Iterative means children get to try out new possibilities, revise hypotheses and explore other ways to do things. Let's get back to the example of writing a poem. It doesn't have to stop after one try. Nobody is good at something from the first try! Instead, check their work, and provide kind, helpful and very specific feedback so they know exactly what they can do to improve their poem. It can take 2, 3, 4 or more rounds, and in each step, you help them to get better and better. Look at how MC Minh Trang instructed her children do the mindmap activity. Can you recognize how this activity is meaningful, joyful, actively engaging, iterative and socially interactive?


It is a mindset that elevates your classroom practice!


Since 2018, The General Education Programme (GEP) shifted from a content-based curriculum to a competency-based curriculum to better equip studentswith the necessary competencies and qualifications for the future. Learning through play creates opportunities for teachers to teach more effectively to reach those competencies and qualifications, and it creates opportunities for students to be autonomous, socially interactive, creative, investigative, resilient and reflective problem-solvers, which are all key aspects of the new GEP. These are essential skills for the 21st century, creating a strong foundation for lifelong learning.
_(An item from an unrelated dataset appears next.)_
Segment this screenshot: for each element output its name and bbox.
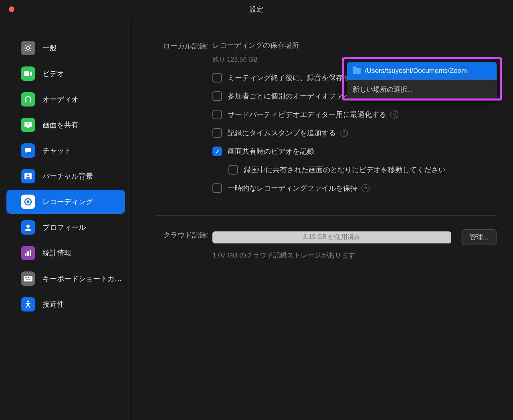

If you're curious to try this, start small and be kind to yourself. Perhaps focus on one of the five characteristics, and you'll notice the rest will follow automatically. If you design a lesson to be very socially interactive, chances are high it will also become a more meaningful, joyful, iterative, and actively engaging lesson. And that works with any characteristic.

Learning through play is a mindset that you as a teacher can adopt. It is not a 1-2-3 step-by-step plan that you follow, it is an (iterative) learning journey for the teacher as well. It may not always go as you planned it, but that is part of the deal. If you accept that and trust that your students will still be learning a lot in the process, you will be more comfortable trying it out. Start small, keep trying new things and ideas, and in no time, you will be a true master at learning through play!